I guess it's a miracle that Japan didn't already have a butchered consumption tax system until now though.

0 ( +1 / -1 )

You better lay off the bong if you think the extra money is going to the needy. It will maybe go to paying off the enormous debt, followed by political pork barrel projects, and finally if we are lucky it may buy an extra destroyer or two to defend us after Aso puts his foot in his mouth again and offends China and South Korea and North Korea all at once.

You may want to read up a little more about where the increase is going to be used here. It is well known that it has nothing to do with the things you stated here.

The money has been earmarked for social-welfare programs aimed at assisting parents with childcare, education, and social-welfare issues targeting them.

If you would read previous posts you would have managed to save yourself the trouble of writing what you did here!

0 ( +0 / -0 )

The money has been earmarked for social-welfare programs aimed at assisting parents with childcare

That's right, I gather than I'm going to be paying less for day care services come October.

Which just strikes me as ridiculous because 

a) I consider myself rich, not needy 

b) we are a double-income household, which is why we need day care services, and also why we can afford to pay for them

c) making stretched day care service free(r) will increase demand for service, potentially making it harder for parents to get their kids into the system

So they should have just hiked the sales tax with a flat rate, and given the extra money to the needy, not to me!! I'm rich I tell you!
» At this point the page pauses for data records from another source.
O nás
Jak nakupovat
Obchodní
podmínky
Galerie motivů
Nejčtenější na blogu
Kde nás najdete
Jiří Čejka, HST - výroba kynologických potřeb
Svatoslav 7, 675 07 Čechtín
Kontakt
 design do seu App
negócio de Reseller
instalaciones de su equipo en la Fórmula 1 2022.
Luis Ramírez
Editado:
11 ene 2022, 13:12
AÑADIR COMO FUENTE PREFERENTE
Hello!?

1 ( +1 / -0 )

This issue presumably applies to fast food chains such as McDonalds as well.

2 ( +2 / -0 )

Some states in the US have had a dual tax system for decades. Food you eat at the location is taxed while food you take out isn't taxed. So at a fast food place you are asked whether it is for eating their or to-go. Not agreeing with the dual tax system or saying it makes sense, but it works with little if any inconvenience. And I have never heard of a consumer or a business getting in trouble for paying/collecting at the wrong tax rate.
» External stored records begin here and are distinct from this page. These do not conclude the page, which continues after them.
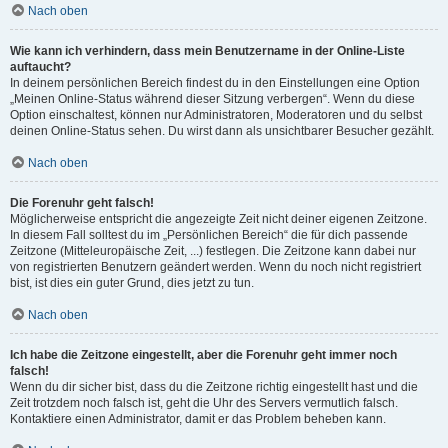
Nach oben
Wie kann ich verhindern, dass mein Benutzername in der Online-Liste
auftaucht?
In deinem persönlichen Bereich findest du in den Einstellungen eine Option
„Meinen Online-Status während dieser Sitzung verbergen“. Wenn du diese
Option einschaltest, können nur Administratoren, Moderatoren und du selbst
deinen Online-Status sehen. Du wirst dann als unsichtbarer Besucher gezählt.
Nach oben
Die Forenuhr geht falsch!
Möglicherweise entspricht die angezeigte Zeit nicht deiner eigenen Zeitzone.
In diesem Fall solltest du im „Persönlichen Bereich“ die für dich passende
Zeitzone (Mitteleuropäische Zeit, ...) festlegen. Die Zeitzone kann dabei nur
von registrierten Benutzern geändert werden. Wenn du noch nicht registriert
bist, ist dies ein guter Grund, dies jetzt zu tun.
Nach oben
Ich habe die Zeitzone eingestellt, aber die Forenuhr geht immer noch
falsch!
Wenn du dir sicher bist, dass du die Zeitzone richtig eingestellt hast und die
Zeit trotzdem noch falsch ist, geht die Uhr des Servers vermutlich falsch.
Kontaktiere einen Administrator, damit er das Problem beheben kann.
Some things should NEVER be taxed at the consumer level.

No matter what level something is taxed at, it becomes a consumer tax. Manufacturers, suppliers, shippers, etc. will all pass on any taxes they pay to the consumer.

0 ( +0 / -0 )

This isn't really anything new interms of taxation. I would view it as they want to hike the tax in general but know it would not make sense or would be too much of burden, cause too much of a uproar on certain areas so they add a rule to provide relief for those areas. This rule often encompasses grey areas such as convenience stores so a decision has to be made. But in reality they weren't too concerned about this area (convenience store) in the first place.

0 ( +0 / -0 )

I'll side with the true Japanese spirit and say "Hmmmm, this is a very difficult situation." and leave it at that.

0 ( +0 / -0 )

I think it should be the other way around. You pay 2% more for take away. A good incentive to reduce packing and waster. Now everyone at the combini will take that extra bag just to pretend they’re eating out

0 ( +0 / -0 )

Stupid rule...

Made on premises vs Eat out.

0 ( +0 / -0 )

I sort of agree with "@that person"... though paper plates being used, or washing ceramic ones would have a greater Carbon footprint, let alone the use of plastic disposables...

No, I stick by my observation that the rule is stupid. The Japanese Tax system is damaging to the Economy and favors those who don't pay Tax or those who are Super rich and don't care.

A while back the 10% flat rate was touted as being simple, because it was across all items uniformly , and now, we hear of this stupid rule... of course I am going to a restaurant and eating out (outside of the location of the cooking area) - there, done sorted 8% not 10%.